SOURCE MATERIAL
§

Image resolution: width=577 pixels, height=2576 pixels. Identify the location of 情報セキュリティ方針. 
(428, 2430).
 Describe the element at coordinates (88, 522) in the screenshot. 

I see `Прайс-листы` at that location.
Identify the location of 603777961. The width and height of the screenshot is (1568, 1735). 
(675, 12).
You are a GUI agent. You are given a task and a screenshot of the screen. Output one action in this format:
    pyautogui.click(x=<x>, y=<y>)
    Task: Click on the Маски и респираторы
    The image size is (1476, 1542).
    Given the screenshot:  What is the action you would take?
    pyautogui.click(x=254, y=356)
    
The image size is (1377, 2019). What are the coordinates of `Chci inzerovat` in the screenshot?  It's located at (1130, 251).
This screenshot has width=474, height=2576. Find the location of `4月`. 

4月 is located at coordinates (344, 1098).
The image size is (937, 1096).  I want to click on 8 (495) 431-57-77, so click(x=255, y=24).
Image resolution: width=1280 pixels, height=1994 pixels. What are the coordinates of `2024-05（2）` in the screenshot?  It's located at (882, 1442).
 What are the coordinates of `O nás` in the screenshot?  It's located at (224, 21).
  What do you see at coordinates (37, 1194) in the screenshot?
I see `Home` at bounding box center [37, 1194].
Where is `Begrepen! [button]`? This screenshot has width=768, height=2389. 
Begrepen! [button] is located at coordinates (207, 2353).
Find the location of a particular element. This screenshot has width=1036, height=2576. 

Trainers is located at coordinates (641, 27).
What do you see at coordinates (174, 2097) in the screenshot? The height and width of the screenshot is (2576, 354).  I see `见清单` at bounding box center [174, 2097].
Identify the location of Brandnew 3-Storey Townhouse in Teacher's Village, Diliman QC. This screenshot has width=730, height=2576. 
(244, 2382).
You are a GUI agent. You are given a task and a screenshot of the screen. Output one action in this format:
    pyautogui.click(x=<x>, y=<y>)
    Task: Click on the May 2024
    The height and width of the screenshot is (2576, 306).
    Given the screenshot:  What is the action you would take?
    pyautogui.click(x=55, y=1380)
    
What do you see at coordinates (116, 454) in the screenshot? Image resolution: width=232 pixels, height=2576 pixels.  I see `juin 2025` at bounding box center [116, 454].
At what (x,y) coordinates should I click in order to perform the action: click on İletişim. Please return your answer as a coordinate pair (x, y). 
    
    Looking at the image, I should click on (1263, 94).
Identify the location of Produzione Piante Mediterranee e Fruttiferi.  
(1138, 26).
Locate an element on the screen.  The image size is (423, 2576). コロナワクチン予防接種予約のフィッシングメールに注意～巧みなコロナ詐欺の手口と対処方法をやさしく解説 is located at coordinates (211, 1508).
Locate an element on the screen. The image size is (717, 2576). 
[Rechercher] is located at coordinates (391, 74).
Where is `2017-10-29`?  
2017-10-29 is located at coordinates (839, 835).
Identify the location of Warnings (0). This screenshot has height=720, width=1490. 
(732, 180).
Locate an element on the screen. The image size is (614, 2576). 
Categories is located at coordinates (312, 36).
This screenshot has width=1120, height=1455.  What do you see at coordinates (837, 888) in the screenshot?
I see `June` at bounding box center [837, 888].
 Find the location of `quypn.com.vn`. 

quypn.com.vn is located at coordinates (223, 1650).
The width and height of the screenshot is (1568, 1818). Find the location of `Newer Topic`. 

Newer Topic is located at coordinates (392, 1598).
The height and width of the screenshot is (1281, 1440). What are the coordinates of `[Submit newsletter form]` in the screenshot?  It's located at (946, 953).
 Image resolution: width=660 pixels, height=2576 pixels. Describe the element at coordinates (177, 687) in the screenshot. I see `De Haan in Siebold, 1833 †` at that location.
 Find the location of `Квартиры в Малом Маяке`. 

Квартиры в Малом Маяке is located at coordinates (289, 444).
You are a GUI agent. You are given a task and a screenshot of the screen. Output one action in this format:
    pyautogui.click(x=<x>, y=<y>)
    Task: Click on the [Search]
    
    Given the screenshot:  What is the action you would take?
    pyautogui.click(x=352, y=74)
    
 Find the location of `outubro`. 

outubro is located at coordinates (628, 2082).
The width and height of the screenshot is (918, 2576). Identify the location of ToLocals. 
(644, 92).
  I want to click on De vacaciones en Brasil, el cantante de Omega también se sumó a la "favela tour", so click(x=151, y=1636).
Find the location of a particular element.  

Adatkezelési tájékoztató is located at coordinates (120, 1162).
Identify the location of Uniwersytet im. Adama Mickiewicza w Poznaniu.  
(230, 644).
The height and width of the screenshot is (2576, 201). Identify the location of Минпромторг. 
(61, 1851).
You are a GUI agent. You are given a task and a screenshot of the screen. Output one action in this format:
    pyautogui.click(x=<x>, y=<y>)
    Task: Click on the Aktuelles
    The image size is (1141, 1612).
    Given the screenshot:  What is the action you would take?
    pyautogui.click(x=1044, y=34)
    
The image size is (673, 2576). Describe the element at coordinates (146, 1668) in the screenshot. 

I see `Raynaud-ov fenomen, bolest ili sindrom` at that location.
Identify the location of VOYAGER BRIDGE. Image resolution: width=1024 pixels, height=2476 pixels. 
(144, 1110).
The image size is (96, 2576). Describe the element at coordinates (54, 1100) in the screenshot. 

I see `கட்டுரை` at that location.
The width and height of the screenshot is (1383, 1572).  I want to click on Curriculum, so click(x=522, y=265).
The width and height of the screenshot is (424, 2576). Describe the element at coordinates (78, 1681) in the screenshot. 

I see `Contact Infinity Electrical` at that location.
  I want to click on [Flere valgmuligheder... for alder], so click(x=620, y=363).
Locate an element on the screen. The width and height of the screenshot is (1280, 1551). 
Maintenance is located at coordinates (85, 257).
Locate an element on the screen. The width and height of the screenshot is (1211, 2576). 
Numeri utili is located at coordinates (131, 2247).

§

TASK STATEMENT
Repeat the material above exactly.

YOUR RESPONSE
Image resolution: width=577 pixels, height=2576 pixels. Identify the location of 情報セキュリティ方針. 
(428, 2430).
 Describe the element at coordinates (88, 522) in the screenshot. 

I see `Прайс-листы` at that location.
Identify the location of 603777961. The width and height of the screenshot is (1568, 1735). 
(675, 12).
You are a GUI agent. You are given a task and a screenshot of the screen. Output one action in this format:
    pyautogui.click(x=<x>, y=<y>)
    Task: Click on the Маски и респираторы
    The image size is (1476, 1542).
    Given the screenshot:  What is the action you would take?
    pyautogui.click(x=254, y=356)
    
The image size is (1377, 2019). What are the coordinates of `Chci inzerovat` in the screenshot?  It's located at (1130, 251).
This screenshot has width=474, height=2576. Find the location of `4月`. 

4月 is located at coordinates (344, 1098).
The image size is (937, 1096).  I want to click on 8 (495) 431-57-77, so click(x=255, y=24).
Image resolution: width=1280 pixels, height=1994 pixels. What are the coordinates of `2024-05（2）` in the screenshot?  It's located at (882, 1442).
 What are the coordinates of `O nás` in the screenshot?  It's located at (224, 21).
  What do you see at coordinates (37, 1194) in the screenshot?
I see `Home` at bounding box center [37, 1194].
Where is `Begrepen! [button]`? This screenshot has width=768, height=2389. 
Begrepen! [button] is located at coordinates (207, 2353).
Find the location of a particular element. This screenshot has width=1036, height=2576. 

Trainers is located at coordinates (641, 27).
What do you see at coordinates (174, 2097) in the screenshot? The height and width of the screenshot is (2576, 354).  I see `见清单` at bounding box center [174, 2097].
Identify the location of Brandnew 3-Storey Townhouse in Teacher's Village, Diliman QC. This screenshot has width=730, height=2576. 
(244, 2382).
You are a GUI agent. You are given a task and a screenshot of the screen. Output one action in this format:
    pyautogui.click(x=<x>, y=<y>)
    Task: Click on the May 2024
    The height and width of the screenshot is (2576, 306).
    Given the screenshot:  What is the action you would take?
    pyautogui.click(x=55, y=1380)
    
What do you see at coordinates (116, 454) in the screenshot? Image resolution: width=232 pixels, height=2576 pixels.  I see `juin 2025` at bounding box center [116, 454].
At what (x,y) coordinates should I click in order to perform the action: click on İletişim. Please return your answer as a coordinate pair (x, y). 
    
    Looking at the image, I should click on (1263, 94).
Identify the location of Produzione Piante Mediterranee e Fruttiferi.  
(1138, 26).
Locate an element on the screen.  The image size is (423, 2576). コロナワクチン予防接種予約のフィッシングメールに注意～巧みなコロナ詐欺の手口と対処方法をやさしく解説 is located at coordinates (211, 1508).
Locate an element on the screen. The image size is (717, 2576). 
[Rechercher] is located at coordinates (391, 74).
Where is `2017-10-29`?  
2017-10-29 is located at coordinates (839, 835).
Identify the location of Warnings (0). This screenshot has height=720, width=1490. 
(732, 180).
Locate an element on the screen. The image size is (614, 2576). 
Categories is located at coordinates (312, 36).
This screenshot has width=1120, height=1455.  What do you see at coordinates (837, 888) in the screenshot?
I see `June` at bounding box center [837, 888].
 Find the location of `quypn.com.vn`. 

quypn.com.vn is located at coordinates (223, 1650).
The width and height of the screenshot is (1568, 1818). Find the location of `Newer Topic`. 

Newer Topic is located at coordinates (392, 1598).
The height and width of the screenshot is (1281, 1440). What are the coordinates of `[Submit newsletter form]` in the screenshot?  It's located at (946, 953).
 Image resolution: width=660 pixels, height=2576 pixels. Describe the element at coordinates (177, 687) in the screenshot. I see `De Haan in Siebold, 1833 †` at that location.
 Find the location of `Квартиры в Малом Маяке`. 

Квартиры в Малом Маяке is located at coordinates (289, 444).
You are a GUI agent. You are given a task and a screenshot of the screen. Output one action in this format:
    pyautogui.click(x=<x>, y=<y>)
    Task: Click on the [Search]
    
    Given the screenshot:  What is the action you would take?
    pyautogui.click(x=352, y=74)
    
 Find the location of `outubro`. 

outubro is located at coordinates (628, 2082).
The width and height of the screenshot is (918, 2576). Identify the location of ToLocals. 
(644, 92).
  I want to click on De vacaciones en Brasil, el cantante de Omega también se sumó a la "favela tour", so click(x=151, y=1636).
Find the location of a particular element.  

Adatkezelési tájékoztató is located at coordinates (120, 1162).
Identify the location of Uniwersytet im. Adama Mickiewicza w Poznaniu.  
(230, 644).
The height and width of the screenshot is (2576, 201). Identify the location of Минпромторг. 
(61, 1851).
You are a GUI agent. You are given a task and a screenshot of the screen. Output one action in this format:
    pyautogui.click(x=<x>, y=<y>)
    Task: Click on the Aktuelles
    The image size is (1141, 1612).
    Given the screenshot:  What is the action you would take?
    pyautogui.click(x=1044, y=34)
    
The image size is (673, 2576). Describe the element at coordinates (146, 1668) in the screenshot. 

I see `Raynaud-ov fenomen, bolest ili sindrom` at that location.
Identify the location of VOYAGER BRIDGE. Image resolution: width=1024 pixels, height=2476 pixels. 
(144, 1110).
The image size is (96, 2576). Describe the element at coordinates (54, 1100) in the screenshot. 

I see `கட்டுரை` at that location.
The width and height of the screenshot is (1383, 1572).  I want to click on Curriculum, so click(x=522, y=265).
The width and height of the screenshot is (424, 2576). Describe the element at coordinates (78, 1681) in the screenshot. 

I see `Contact Infinity Electrical` at that location.
  I want to click on [Flere valgmuligheder... for alder], so click(x=620, y=363).
Locate an element on the screen. The width and height of the screenshot is (1280, 1551). 
Maintenance is located at coordinates (85, 257).
Locate an element on the screen. The width and height of the screenshot is (1211, 2576). 
Numeri utili is located at coordinates (131, 2247).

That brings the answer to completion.